School budgets in Poole have been cut by the maximum allowed by government – 1.5 per cent per pupil – with parents fearing this is to fund free meals for infants starting in September.

Kate Shephard, who has a son at Lilliput Infant School said: “Although hot school meals will be a welcome addition I have spoken to a number of parents and we all feel that we would rather have the school budget reimbursed and go without these if it means saving jobs and/or resources.”

However Borough of Poole has denied the two are connected saying: “This level of reduction has been necessary in Poole due mainly to the increase in funding needed to make education provision for children with special needs.”

The change in the age of transfer, which took place last September, reduced budgets in primary schools where a year group was lost. However school budgets will rise or fall as pupil numbers change.

Currently 1,790 school lunches are provided daily and when universal free school meals are introduced this could rise to 5,400.
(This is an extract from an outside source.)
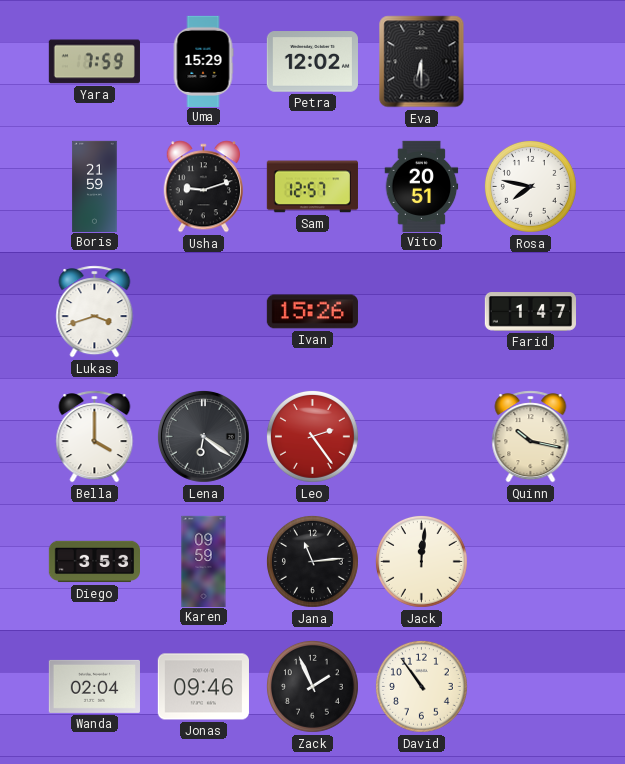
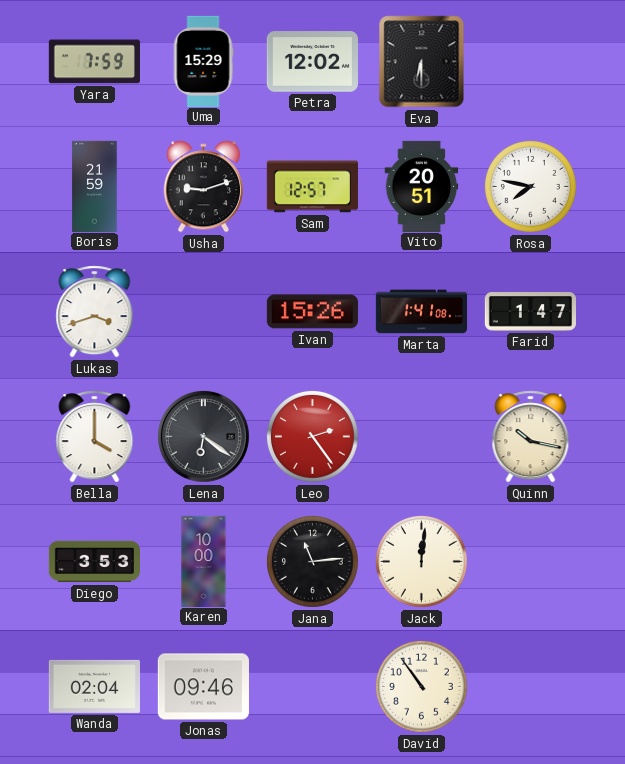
Marta: none -> 1:41
Karen: 09:59 -> 10:00
Zack: 1:56 -> none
The government has supplied Borough of Poole with £253,177 capital funding with a further allocation of £20,607 for voluntary aided schools.

However more school kitchen hubs are likely to be needed and the council has set aside £500,000 to implement the government strategy when costs are known.

Vicky Wales, pictured inset, head of children, young people and learning said: “The government is introducing the requirement for universal infant free school meals.

“The strategy is going to be very challenging, but we are working together with our schools to identify the best way we can implement this within all Poole schools who have key stage one.”

Revenue funding for free school meals will be based on a rate of £2.30 for each meal and if the school chooses a meal provider that charges more, they will have to make up the shortfall.